La multiplicación por doquier de artefactos y cachivaches tecnológicos que
experimentamos en nuestra vida cotidiana hace precisamente que las cosas se
vuelvan intrascendentes, invisibles. Dice Han: “Es la información, no las
cosas, la que determina el mundo en que vivimos. Ya no habitamos la tierra y el
cielo, sino Google Earth y la nube. El mundo se torna cada vez más intangible,
nublado y espectral. Nada es sólido y
tangible” (p. 12). Vivimos inmersos, según el autor, en un proceso
imparable de descosificación del
mundo. El orden de lo digital se va imponiendo progresivamente al orden de lo
terreno. La información, a la que estamos enganchados como auténticos infómanos, recubre todas las cosas,
escondiéndolas, anulándolas. Así, las cosas se transforman en infómatas, simples actores que procesan
información. Hemos dejado de manejar las cosas para tener con ellas una
relación de comunicación o interactuación: “el ser humano […] es un inforg que se comunica e intercambia
información” (p. 16). Imposible que el ser humano de hoy lleve a término el
buen consejo machadiano de detenerse a escuchar una sola voz entre todas las
voces. Vivimos en el vértigo de la inmediatez, la imprevisibilidad y el
continuo cambio. No hay tiempo para el tiempo. Somos un Phono sapiens “manualmente inactivo” que juega con la pantalla de
su smartphone. Elegimos, pero no actuamos. Ya no queremos tanto poseer como
experimentar. Estamos perdiendo la relación íntima con las cosas. Por eso el
coleccionista es un resistente, es justo lo contrario del consumidor. Al
coleccionista le interesa la historia, la fisonomía, la materia de las cosas,
su intimidad. Una de las tesis centrales del ensayo de Han explica el actual
desprestigio de la memoria y el consecuente derrumbe de la historia en las
sociedades del capitalismo de la información. Nuestro olvido de las cosas nos
conduce al olvido de nuestro pasado, pues las cosas a las que ya no escuchamos
hablan de nosotros mismos y de cómo éramos. En un momento dado, el autor
contrapone la foto analógica a la digital, como ejemplo de este olvido de las
cosas. La fotografía digital no es una cosa, es una información; no se posee,
no se maneja, no envejece al mismo tiempo que envejecemos nosotros, carece de
valor histórico. Sin embargo, estando de acuerdo con Han, hace pocos días leí
en un periódico en papel (una de las muchas cosas que ya están desapareciendo
tras el empuje del no-periódico digital) que la fotografía analógica (de
carrete y revelado) está viviendo una sorprendente nueva vida al ser recuperada
por los más jóvenes, que ahora quieren (como decía el reportaje al que me refiero)

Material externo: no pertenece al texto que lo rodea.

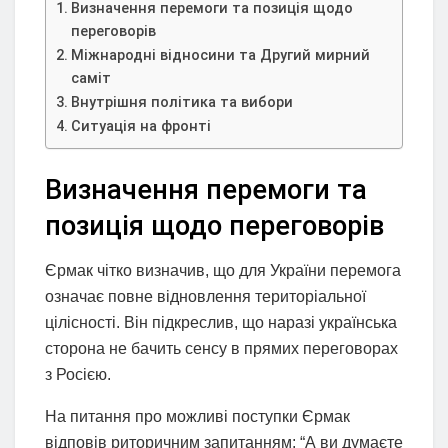
Визначення перемоги та позиція щодо
переговорів
Міжнародні відносини та Другий мирний
саміт
Внутрішня політика та вибори
Ситуація на фронті
Визначення перемоги та
позиція щодо переговорів
Єрмак чітко визначив, що для України перемога
означає повне відновлення територіальної
цілісності. Він підкреслив, що наразі українська
сторона не бачить сенсу в прямих переговорах
з Росією.
На питання про можливі поступки Єрмак
відповів риторичним запитанням: “А ви думаєте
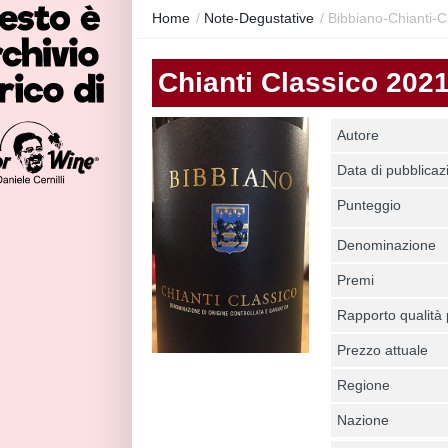
Home
/
Note-Degustative
/
Bibbiano-Chianti-C
Chianti Classico 202
Autore
Data di pubblicaz
Punteggio
Denominazione
Premi
Rapporto qualità
Prezzo attuale
Regione
Nazione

guardar y atesorar las fotos en álbumes de la misma manera que hacían sus
abuelas. Modas aparte, que quizás solo sean los coletazos de un mundo que va
muriendo, parece que los análisis del filósofo surcoreano son bastante
certeros. El selfi, las pantallas, la inteligencia artificial, el big data, nos
alejan del conocimiento del mundo y de nosotros mismos, encerrándonos en una
permanente distracción narcisista de informaciones y juego. El mundo, dice Han,
está condenado al ruido, por cuanto el silencio (“el lenguaje discreto de las
cosas”) es un rito sagrado que requiere tiempo y atención. Por eso el
capitalismo ama el ruido, porque el silencio es liberador. Hoy no estamos en
condiciones de escuchar y casi nada es ya sagrado.
De los capítulos que
componen el ensayo de Han, dos me han hecho disfrutar especialmente: “Vistas de
las cosas” (en particular la sección denominada “El olvido de las cosas en el
arte”), con jugosas referencias culturales y, sobre todo, literarias, que
enriquecen el texto y sirven de sostén al entramado de ideas, y el último, “Una
digresión sobre la gramola”, donde el autor, de forma divertida, aligera aún
más el tono y, a partir de una anécdota personal (una caída de la bici frente a
una vieja tienda de gramolas), construye una oda final al objeto, a modo de
colofón.
Estemos o no
irremediablemente abandonados a este olvido de las cosas que Byung-Chul Han nos
señala, el domingo que viene habrá Rastro (ojalá siga habiéndolo por muchos
años) y yo, por mi parte, espero darme un buen baño (sagrado) de cosas, en
busca de lo que he perdido o me han robado en la infancia. Como minúscula
reivindicación de la memoria, no está mal.